Chemical
Chemical industry is embracing emerging technologies such as AI, IoT and others mainly to enhance customer engagement and operations.
The chemical industry is embracing emerging technologies such as AI and IoT, primarily to enhance customer engagement, operations, and fuel innovation. With AI-enabled supercomputing, the industry is shifting its IT spending towards innovation and value creation. Businesses in the chemical sector are discovering new market opportunities as more prospects connect to the internet, fostering increased connections between businesses and suppliers through digital channels.
Traditionally, chemical manufacturers identified product quality issues after production, relying on experienced employees to manually compare production data against various benchmarks. However, deep learning algorithms can detect problems early by analyzing input data, such as quantity and type, along with real-time production factors like temperature, pressure, and flow. Approximately 85% of production problems stem from normal variations, which AI can help control and adjust to optimize yield. This automated approach is a substantial improvement over human-led manual operational adjustments, resulting in a consistent and predictable yield, increased quality, and revenue.
Chemical manufacturing is highly dependent on external factors like temperature and pressure. Sensors capture these operational variables, tracking them over time and comparing them against outputs to create predictive models. AI can then use this data to prescriptively optimize settings before the manufacturing process begins and make real-time adjustments as necessary, such as changing the rate of flow or condenser temperature. This automated process is more effective than human-led manual adjustments, which are reactive and rely on intuition and experience.
Being one of the world’s most tightly regulated industries, chemical manufacturing adheres to a mix of national and international protocols governing core operational procedures, health, safety, and environmental (HSE) factors. By combining Industrial Internet of Things (IIoT) technologies, real-time data collection, and advanced analytics, AI improves personnel safety, protects physical assets, and ensures compliance with regulatory requirements related to data collection and documentation. Sensors and machine-augmented data capture information from the physical world, transforming it into a digital record of operations and supply networks. This monitoring data enhances visibility of assets and personnel, even at remote sites. When fully integrated, AI can identify issues ranging from employees not wearing proper PPE to leaks and other environmental hazards.
Product Development
Various regression and classification techniques prove effective in accurately predicting the properties of hypothetical molecules, aiding researchers in synthesizing only the most promising ones. Subsequently, similar models can be applied to forecast the outcome of a given reaction, along with the necessary conditions for that reaction to occur.
Product Design
Designing new molecules traditionally relies on deep domain knowledge and creativity. However, emerging deep learning algorithms overcome inherent limitations of the human mind. These algorithms support researchers by rapidly generating large numbers of molecules in a short period, and when well-constructed, they exhibit less bias than human creativity.
Product Optimisation
The quest for optimal reaction conditions often involves numerous synthesis trials and errors, especially when dealing with a significant number of adjustable parameters to control. Recurrent neural networks expedite this extensive process by iterating over all possible parameter combinations, swiftly identifying an optimal solution based on your target.

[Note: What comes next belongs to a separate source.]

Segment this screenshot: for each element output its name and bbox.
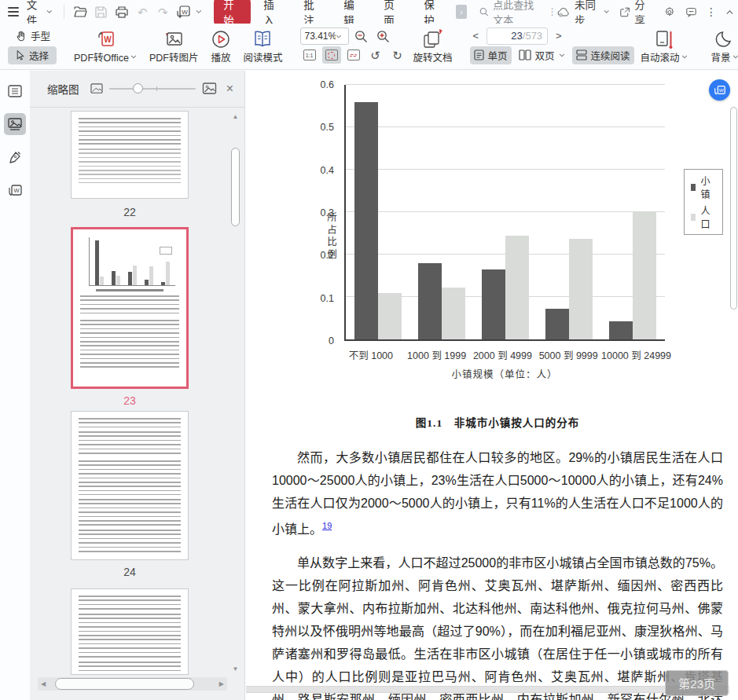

Automated Root Cause Analysis
Conducting Automated Root Cause Analysis provides a swift and accurate insight into process inefficiencies. This methodology enhances historical and real-time asset data, applying machine learning algorithms to automatically trace the causal chain of events leading to production failures. Once process inefficiencies are identified through analyzed data, translating this information into insights is crucial. Industrial Predictive Analytics comes into play for this purpose, where machine learning algorithms are implemented to identify relevant events and predict their outcomes. The implementation of process-based machine learning allows manufacturers to receive focused and contextual predictive alerts. This is particularly advantageous for chemical manufacturers, given that operational technology (OT) data is already well-organized and captured within data historians. By leveraging this data with process-based AI, manufacturers can precisely pinpoint the root cause of process disturbances and predict process instabilities and failures before they impact production. Incorporating AI as part of a broader digital reinvention strategy, investing in select functions, and developing organizational capabilities are crucial for realizing value in the enterprise. According to survey responses from industry leaders, chemicals and petroleum organizations should strategically consider digital technologies, leverage analytics and AI across the business, capitalize on data, and establish data governance to fully exploit the potential of AI.